Daarmee is de basis van het denken over ongelijkheid gelegd. We moeten de subjectieve kijk op status daarom veel serieuzer nemen dan nu gebeurt, aldus Payne. Want de plaats die mensen voor zichzelf aanwijzen op de statusladder, zo laat hij op basis van verschillende onderzoeken zien, doet veel betere voorspellingen over de gezondheid dan het feitelijk inkomens- of onderwijsniveau. Als je jezelf op de laagste trede plaatst, loop je een verhoogde kans op depressie, angsten en chronische pijnklachten. Hoe lager de trede van je keuze, hoe waarschijnlijker het is dat je slechte beslissingen zult nemen en op het werk beneden je niveau presteert. Hoe lager de trede, hoe groter ook de kans dat je van maand tot maand leeft en gelooft in samenzweringstheorieën. Hoe lager de trede, hoe meer kans je loopt op overgewicht, diabetes en hartproblemen.
Samenhang
Payne laat zien dat een hele waslijst aan sociale en maatschappelijke problemen vaker voorkomt in landen met een grotere inkomensongelijkheid. Andersom komen deze maatschappelijke problemen veel minder voor in landen die een grotere gelijkheid kennen. Het terugbrengen van ongelijkheid heeft dus het potentieel om een heel aantal problemen tegelijk aan te pakken. Maar daarvoor moeten we volgens Payne wel ophouden met het kijken naar ongelijkheid door een moraliserende bril. In plaats daarvan moeten we ongelijkheid juist beschouwen als een volksgezondheidsprobleem. In praktische zin betekent het terugbrengen van de ongelijkheid zowel dat de onderste treden van de maatschappelijke ladder moeten worden verhoogd, als dat de hoogste naar beneden moeten worden gebracht.

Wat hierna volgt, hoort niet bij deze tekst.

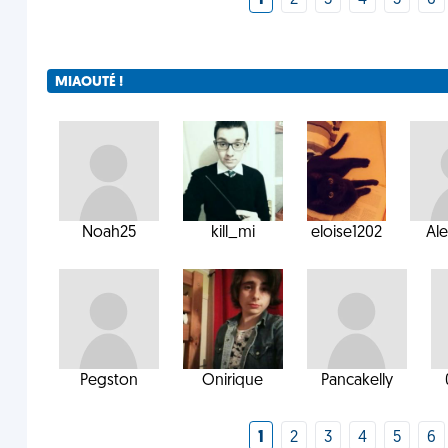
1
2
3
4
5
6
MIAOUTÉ !
Noah25
kill_mi
eloise1202
Al
Pegston
Onirique
Pancakelly
1
2
3
4
5
6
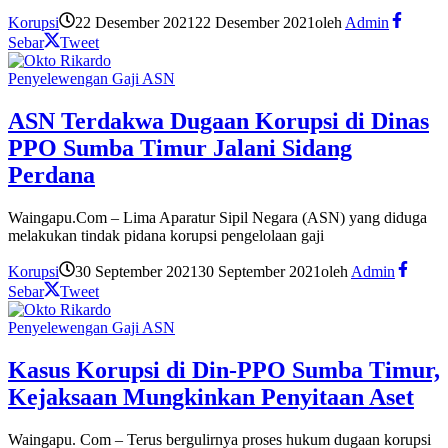
Korupsi
22 Desember 2021
22 Desember 2021
oleh
Admin
Sebar
Tweet
Penyelewengan Gaji ASN
ASN Terdakwa Dugaan Korupsi di Dinas
PPO Sumba Timur Jalani Sidang
Perdana
Waingapu.Com – Lima Aparatur Sipil Negara (ASN) yang diduga
melakukan tindak pidana korupsi pengelolaan gaji
Korupsi
30 September 2021
30 September 2021
oleh
Admin
Sebar
Tweet
Penyelewengan Gaji ASN
Kasus Korupsi di Din-PPO Sumba Timur,
Kejaksaan Mungkinkan Penyitaan Aset
Waingapu. Com – Terus bergulirnya proses hukum dugaan korupsi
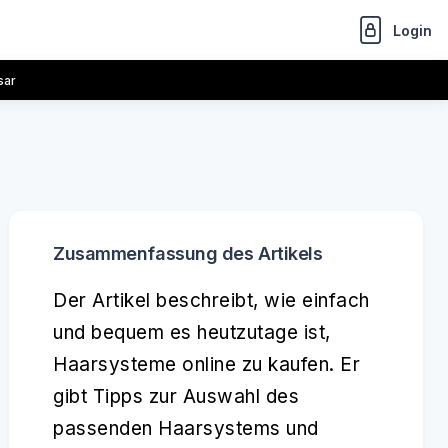
Login
sar
Zusammenfassung des Artikels
Der Artikel beschreibt, wie einfach
und bequem es heutzutage ist,
Haarsysteme online zu kaufen. Er
gibt Tipps zur Auswahl des
passenden Haarsystems und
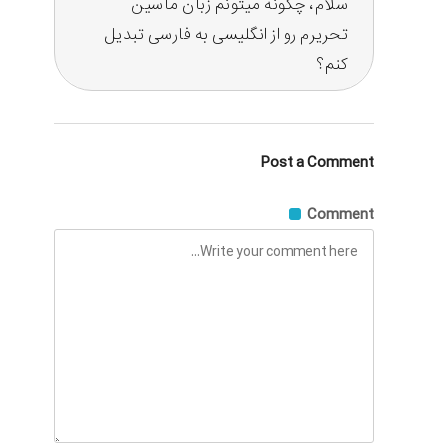
سلام، چگونه میتونم زبان ماسین
تحریرم رو از انگلیسی به فارسی تبدیل
کنم؟
Post a Comment
Comment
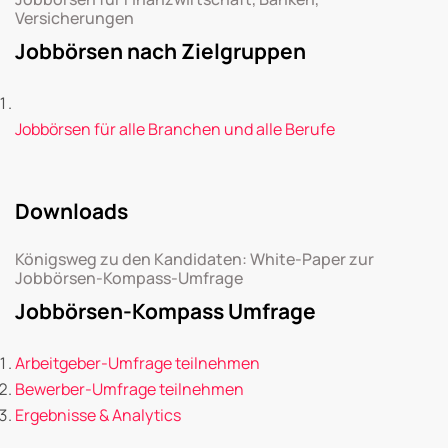
Versicherungen
Jobbörsen nach Zielgruppen
Jobbörsen für alle Branchen und alle Berufe
Downloads
Königsweg zu den Kandidaten: White-Paper zur
Jobbörsen-Kompass-Umfrage
Jobbörsen-Kompass Umfrage
Arbeitgeber-Umfrage teilnehmen
Bewerber-Umfrage teilnehmen
Ergebnisse & Analytics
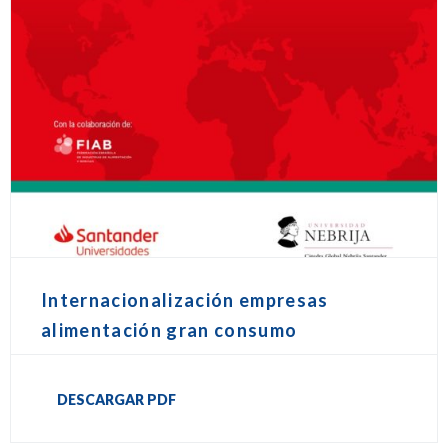
Internacionalización empresas
alimentación gran consumo
DESCARGAR PDF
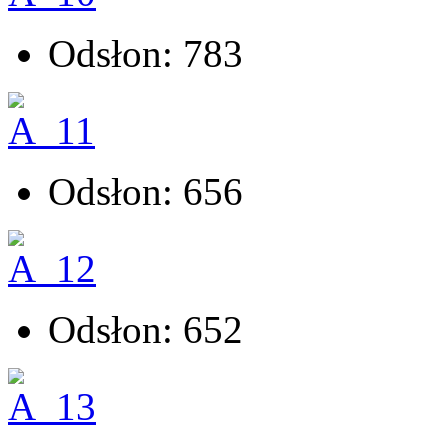
Odsłon: 783
Odsłon: 656
Odsłon: 652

Nu worden er in allerlei boeken de voors en tegens besproken van verschillende soorten beleid. Sommige maatregelen zijn volgens Payne geliefd bij links, zoals het verhogen van het minimumloon, het uitbreiden van het onderwijs aan peuters en kleuters, een maximum aan het inkomen van topbestuurders en uitgebreid betaald ouderschapsverlof. Maatregelen die vooral aan de rechterkant geliefd zijn, gaan ervan uit dat marktwerking de ongelijkheid kan terugbrengen. Net als Macron gelooft Payne in geen van beide opties. Voor Payne ligt het antwoord in het terugbrengen van het ongelijkheidsniveau tot een menselijker schaal en het aanpassen van hoe we naar de statusladder kijken.
‘Ongelijkheid is een gezondheidsprobleem’
Een schaal waarbinnen mensen genoeg ruimte hebben om met elkaar te concurreren én vooruit te komen in het leven. En wel op een zodanige manier dat de economische concurrentie niet een strijd wordt waarin de winnaar er met de complete buit vandoor gaat. Dat betekent dat CEO’s niet 200 tot 300 keer zoveel moeten verdienen als de gemiddelde werknemer van hun bedrijf. Deze ongelijkheid voedt namelijk het gevoel over wat eerlijk en rechtvaardig is. Het is een ongelijkheid die mensen onverschillig maakt en hen voortdurend een opgejaagd en onrustig gevoel geeft. Met De gebroken ladder heeft Payne overtuigend laten zien dat ongelijkheid niet alleen gaat over meetbare verschillen in inkomen, vermogen en opleiding. Willen we de groeiende ongelijkheid terugdringen, dan zal ook ons beeld over het belang en de invloed van het verschijnsel ‘status’ moeten worden aangepakt. En zal ook de ‘statusladder’ opnieuw vorm gegeven moeten worden. De gebroken ladder is een zeer inspirerend boek. Het zet u aan anders na te denken over de aanpak van ongelijkheid. Een verademing tussen al die analytische ‘koude’ boeken die u op basis van ‘feiten’ vertellen wat de beste aanpak is.